** Opening Data extracts block **

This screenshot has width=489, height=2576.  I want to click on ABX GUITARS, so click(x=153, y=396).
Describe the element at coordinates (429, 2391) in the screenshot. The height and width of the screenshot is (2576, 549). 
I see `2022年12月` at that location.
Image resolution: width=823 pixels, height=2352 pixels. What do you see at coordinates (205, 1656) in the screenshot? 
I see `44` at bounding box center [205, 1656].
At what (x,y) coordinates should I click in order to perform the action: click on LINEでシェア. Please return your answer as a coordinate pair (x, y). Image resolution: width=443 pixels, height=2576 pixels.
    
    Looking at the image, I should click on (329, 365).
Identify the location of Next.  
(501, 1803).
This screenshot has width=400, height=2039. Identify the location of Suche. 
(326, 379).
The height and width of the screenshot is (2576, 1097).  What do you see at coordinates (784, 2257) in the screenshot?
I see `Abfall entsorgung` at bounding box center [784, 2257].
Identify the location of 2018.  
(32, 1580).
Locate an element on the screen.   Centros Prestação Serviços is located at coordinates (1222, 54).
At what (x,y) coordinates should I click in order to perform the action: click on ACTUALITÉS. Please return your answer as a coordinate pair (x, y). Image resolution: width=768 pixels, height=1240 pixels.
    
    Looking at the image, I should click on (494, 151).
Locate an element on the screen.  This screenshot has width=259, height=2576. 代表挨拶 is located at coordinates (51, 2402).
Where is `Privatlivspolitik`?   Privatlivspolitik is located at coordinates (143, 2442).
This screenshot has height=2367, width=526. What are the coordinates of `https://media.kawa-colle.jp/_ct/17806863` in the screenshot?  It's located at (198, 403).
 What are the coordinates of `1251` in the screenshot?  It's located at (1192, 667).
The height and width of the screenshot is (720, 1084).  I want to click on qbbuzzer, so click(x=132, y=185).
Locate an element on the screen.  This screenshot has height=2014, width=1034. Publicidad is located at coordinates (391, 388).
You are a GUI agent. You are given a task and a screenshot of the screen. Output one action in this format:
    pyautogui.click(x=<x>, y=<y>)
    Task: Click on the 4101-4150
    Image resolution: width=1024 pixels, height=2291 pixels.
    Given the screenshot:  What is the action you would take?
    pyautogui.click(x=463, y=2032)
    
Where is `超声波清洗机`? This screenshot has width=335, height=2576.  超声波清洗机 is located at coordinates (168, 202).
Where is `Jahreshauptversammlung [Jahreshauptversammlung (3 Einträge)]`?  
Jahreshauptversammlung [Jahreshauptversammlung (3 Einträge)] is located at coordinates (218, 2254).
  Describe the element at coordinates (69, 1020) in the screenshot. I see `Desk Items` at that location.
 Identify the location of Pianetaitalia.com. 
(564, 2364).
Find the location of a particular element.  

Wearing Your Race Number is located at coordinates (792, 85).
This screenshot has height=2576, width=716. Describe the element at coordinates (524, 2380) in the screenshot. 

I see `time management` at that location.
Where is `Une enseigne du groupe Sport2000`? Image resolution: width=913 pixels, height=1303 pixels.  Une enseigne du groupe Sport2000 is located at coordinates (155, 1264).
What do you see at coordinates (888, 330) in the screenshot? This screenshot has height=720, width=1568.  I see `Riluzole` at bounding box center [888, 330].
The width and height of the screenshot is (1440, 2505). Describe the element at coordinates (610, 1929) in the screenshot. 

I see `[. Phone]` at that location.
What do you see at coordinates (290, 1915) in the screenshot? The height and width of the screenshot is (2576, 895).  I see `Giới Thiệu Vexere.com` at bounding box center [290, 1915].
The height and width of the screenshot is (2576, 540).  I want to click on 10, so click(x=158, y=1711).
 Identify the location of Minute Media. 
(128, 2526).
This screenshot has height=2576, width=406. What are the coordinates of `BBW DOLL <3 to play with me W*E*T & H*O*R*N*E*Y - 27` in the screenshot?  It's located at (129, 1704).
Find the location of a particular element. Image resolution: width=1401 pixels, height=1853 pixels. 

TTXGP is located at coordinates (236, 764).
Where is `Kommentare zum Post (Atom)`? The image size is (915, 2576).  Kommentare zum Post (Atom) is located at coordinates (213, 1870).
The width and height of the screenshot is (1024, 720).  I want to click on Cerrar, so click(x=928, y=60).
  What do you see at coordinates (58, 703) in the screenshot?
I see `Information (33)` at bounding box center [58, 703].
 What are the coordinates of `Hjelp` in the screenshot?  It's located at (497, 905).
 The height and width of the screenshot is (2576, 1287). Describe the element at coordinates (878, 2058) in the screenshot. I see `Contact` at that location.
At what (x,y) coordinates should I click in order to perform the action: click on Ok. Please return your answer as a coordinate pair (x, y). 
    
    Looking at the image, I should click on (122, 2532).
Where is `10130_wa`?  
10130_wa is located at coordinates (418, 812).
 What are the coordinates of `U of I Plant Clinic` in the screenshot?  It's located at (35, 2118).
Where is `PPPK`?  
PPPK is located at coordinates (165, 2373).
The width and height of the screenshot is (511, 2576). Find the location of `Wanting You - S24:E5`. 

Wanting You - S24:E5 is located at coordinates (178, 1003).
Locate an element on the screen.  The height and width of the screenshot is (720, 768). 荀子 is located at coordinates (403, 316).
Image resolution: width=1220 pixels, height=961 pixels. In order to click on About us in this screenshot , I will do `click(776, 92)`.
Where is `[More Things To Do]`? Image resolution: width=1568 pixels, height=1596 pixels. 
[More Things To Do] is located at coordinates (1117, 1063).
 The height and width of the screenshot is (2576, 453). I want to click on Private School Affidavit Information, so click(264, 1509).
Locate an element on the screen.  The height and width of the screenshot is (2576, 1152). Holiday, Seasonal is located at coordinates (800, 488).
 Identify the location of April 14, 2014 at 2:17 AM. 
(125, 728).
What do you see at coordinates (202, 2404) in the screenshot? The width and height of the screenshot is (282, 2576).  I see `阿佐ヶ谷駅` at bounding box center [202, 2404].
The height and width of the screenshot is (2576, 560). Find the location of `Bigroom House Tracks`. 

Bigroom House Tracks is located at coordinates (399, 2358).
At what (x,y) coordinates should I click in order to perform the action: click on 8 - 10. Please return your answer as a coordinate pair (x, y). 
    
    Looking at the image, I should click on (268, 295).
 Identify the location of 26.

** Closing Data extracts block **

- [Your assignment]: Write out exactly the lines from the one containing "pixels, height=1596 pixels." through the end of the data, both included. Add nothing else.

- [Reply to the exercise]:
Where is `[More Things To Do]`? Image resolution: width=1568 pixels, height=1596 pixels. 
[More Things To Do] is located at coordinates (1117, 1063).
 The height and width of the screenshot is (2576, 453). I want to click on Private School Affidavit Information, so click(264, 1509).
Locate an element on the screen.  The height and width of the screenshot is (2576, 1152). Holiday, Seasonal is located at coordinates (800, 488).
 Identify the location of April 14, 2014 at 2:17 AM. 
(125, 728).
What do you see at coordinates (202, 2404) in the screenshot? The width and height of the screenshot is (282, 2576).  I see `阿佐ヶ谷駅` at bounding box center [202, 2404].
The height and width of the screenshot is (2576, 560). Find the location of `Bigroom House Tracks`. 

Bigroom House Tracks is located at coordinates (399, 2358).
At what (x,y) coordinates should I click in order to perform the action: click on 8 - 10. Please return your answer as a coordinate pair (x, y). 
    
    Looking at the image, I should click on (268, 295).
 Identify the location of 26.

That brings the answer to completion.